## Data to use
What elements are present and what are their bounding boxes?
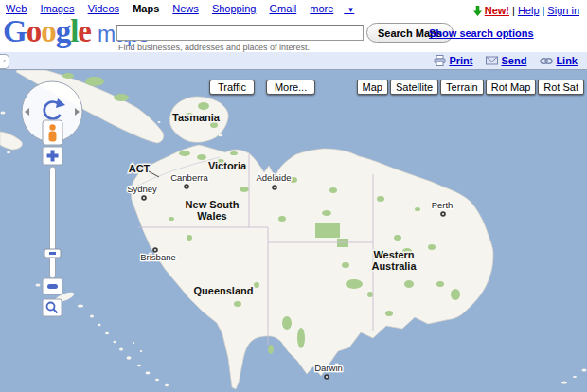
map-type-rot-sat[interactable]: Rot Sat (538, 80, 584, 95)
new-link[interactable]: New! (485, 5, 509, 16)
map-toolbar: Print Send Link (0, 52, 587, 70)
svg-text:ACT: ACT (129, 163, 151, 174)
map-type-buttons: Map Satellite Terrain Rot Map Rot Sat (357, 80, 584, 95)
link-link[interactable]: Link (540, 55, 578, 66)
google-logo-text: Google (3, 15, 91, 47)
svg-text:Sydney: Sydney (127, 184, 157, 194)
new-icon (473, 6, 482, 16)
svg-text:Canberra: Canberra (170, 172, 208, 183)
map-type-map[interactable]: Map (357, 80, 388, 95)
nav-account: New! | Help | Sign in (473, 3, 579, 18)
zoom-slider-handle[interactable] (44, 249, 61, 258)
separator: | (543, 5, 545, 16)
show-search-options-link[interactable]: Show search options (429, 27, 534, 39)
print-link[interactable]: Print (434, 55, 472, 66)
nav-shopping[interactable]: Shopping (212, 3, 257, 14)
minus-icon (47, 284, 58, 289)
nav-web[interactable]: Web (6, 3, 27, 14)
svg-text:Perth: Perth (432, 200, 454, 210)
dropdown-arrow-icon: ▼ (347, 6, 354, 14)
map-controls (0, 70, 95, 354)
svg-text:Tasmania: Tasmania (172, 112, 221, 123)
nav-images[interactable]: Images (40, 3, 74, 14)
zoom-in-button[interactable] (43, 147, 62, 165)
link-icon (540, 57, 553, 65)
pegman-control[interactable] (43, 120, 62, 145)
svg-text:Adelaide: Adelaide (257, 172, 292, 183)
svg-text:Wales: Wales (197, 210, 226, 222)
overview-zoom-button[interactable] (43, 299, 62, 316)
search-hint-text: Find businesses, addresses and places of… (118, 43, 310, 52)
nav-videos[interactable]: Videos (88, 3, 119, 14)
map-overlay-buttons: Traffic More... (209, 80, 315, 95)
signin-link[interactable]: Sign in (547, 5, 579, 16)
nav-gmail[interactable]: Gmail (269, 3, 296, 14)
collapse-panel-handle[interactable]: ‹ (0, 54, 9, 69)
nav-maps[interactable]: Maps (133, 3, 159, 14)
send-link[interactable]: Send (486, 55, 526, 66)
svg-text:Australia: Australia (371, 260, 417, 272)
help-link[interactable]: Help (518, 5, 540, 16)
svg-text:Brisbane: Brisbane (140, 252, 176, 262)
nav-more[interactable]: more ▼ (310, 3, 365, 14)
pegman-icon (49, 124, 55, 130)
svg-text:Western: Western (373, 249, 414, 260)
send-icon (486, 56, 498, 65)
separator: | (512, 5, 515, 16)
map-type-terrain[interactable]: Terrain (440, 80, 484, 95)
svg-text:Darwin: Darwin (314, 363, 343, 373)
svg-text:Victoria: Victoria (208, 160, 247, 171)
zoom-slider-track[interactable] (50, 167, 56, 278)
svg-text:Queensland: Queensland (194, 285, 254, 296)
nav-news[interactable]: News (172, 3, 199, 14)
search-input[interactable] (116, 25, 364, 41)
map-type-satellite[interactable]: Satellite (390, 80, 438, 95)
print-icon (434, 55, 446, 66)
zoom-out-button[interactable] (43, 278, 62, 294)
map-type-rot-map[interactable]: Rot Map (486, 80, 537, 95)
more-button[interactable]: More... (266, 80, 315, 95)
svg-text:New South: New South (186, 199, 240, 210)
traffic-button[interactable]: Traffic (209, 80, 255, 95)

## Task goal
Without altering anything, output all the lines above but none of the images.

## Exercise result
What elements are present and what are their bounding boxes?
map-type-rot-sat[interactable]: Rot Sat (538, 80, 584, 95)
new-link[interactable]: New! (485, 5, 509, 16)
map-toolbar: Print Send Link (0, 52, 587, 70)
svg-text:ACT: ACT (129, 163, 151, 174)
map-type-buttons: Map Satellite Terrain Rot Map Rot Sat (357, 80, 584, 95)
link-link[interactable]: Link (540, 55, 578, 66)
google-logo-text: Google (3, 15, 91, 47)
svg-text:Sydney: Sydney (127, 184, 157, 194)
new-icon (473, 6, 482, 16)
svg-text:Canberra: Canberra (170, 172, 208, 183)
map-type-map[interactable]: Map (357, 80, 388, 95)
nav-account: New! | Help | Sign in (473, 3, 579, 18)
zoom-slider-handle[interactable] (44, 249, 61, 258)
separator: | (543, 5, 545, 16)
show-search-options-link[interactable]: Show search options (429, 27, 534, 39)
print-link[interactable]: Print (434, 55, 472, 66)
nav-shopping[interactable]: Shopping (212, 3, 257, 14)
minus-icon (47, 284, 58, 289)
nav-web[interactable]: Web (6, 3, 27, 14)
svg-text:Perth: Perth (432, 200, 454, 210)
dropdown-arrow-icon: ▼ (347, 6, 354, 14)
map-controls (0, 70, 95, 354)
svg-text:Tasmania: Tasmania (172, 112, 221, 123)
nav-images[interactable]: Images (40, 3, 74, 14)
zoom-in-button[interactable] (43, 147, 62, 165)
link-icon (540, 57, 553, 65)
pegman-control[interactable] (43, 120, 62, 145)
svg-text:Adelaide: Adelaide (257, 172, 292, 183)
svg-text:Wales: Wales (197, 210, 226, 222)
overview-zoom-button[interactable] (43, 299, 62, 316)
search-hint-text: Find businesses, addresses and places of… (118, 43, 310, 52)
nav-videos[interactable]: Videos (88, 3, 119, 14)
map-overlay-buttons: Traffic More... (209, 80, 315, 95)
signin-link[interactable]: Sign in (547, 5, 579, 16)
nav-gmail[interactable]: Gmail (269, 3, 296, 14)
collapse-panel-handle[interactable]: ‹ (0, 54, 9, 69)
nav-maps[interactable]: Maps (133, 3, 159, 14)
send-link[interactable]: Send (486, 55, 526, 66)
svg-text:Australia: Australia (371, 260, 417, 272)
help-link[interactable]: Help (518, 5, 540, 16)
svg-text:Brisbane: Brisbane (140, 252, 176, 262)
nav-more[interactable]: more ▼ (310, 3, 365, 14)
pegman-icon (49, 124, 55, 130)
svg-text:Western: Western (373, 249, 414, 260)
send-icon (486, 56, 498, 65)
separator: | (512, 5, 515, 16)
map-type-terrain[interactable]: Terrain (440, 80, 484, 95)
svg-text:Darwin: Darwin (314, 363, 343, 373)
svg-text:Victoria: Victoria (208, 160, 247, 171)
zoom-slider-track[interactable] (50, 167, 56, 278)
svg-text:Queensland: Queensland (194, 285, 254, 296)
nav-news[interactable]: News (172, 3, 199, 14)
search-input[interactable] (116, 25, 364, 41)
map-type-satellite[interactable]: Satellite (390, 80, 438, 95)
print-icon (434, 55, 446, 66)
zoom-out-button[interactable] (43, 278, 62, 294)
map-type-rot-map[interactable]: Rot Map (486, 80, 537, 95)
more-button[interactable]: More... (266, 80, 315, 95)
svg-text:New South: New South (186, 199, 240, 210)
traffic-button[interactable]: Traffic (209, 80, 255, 95)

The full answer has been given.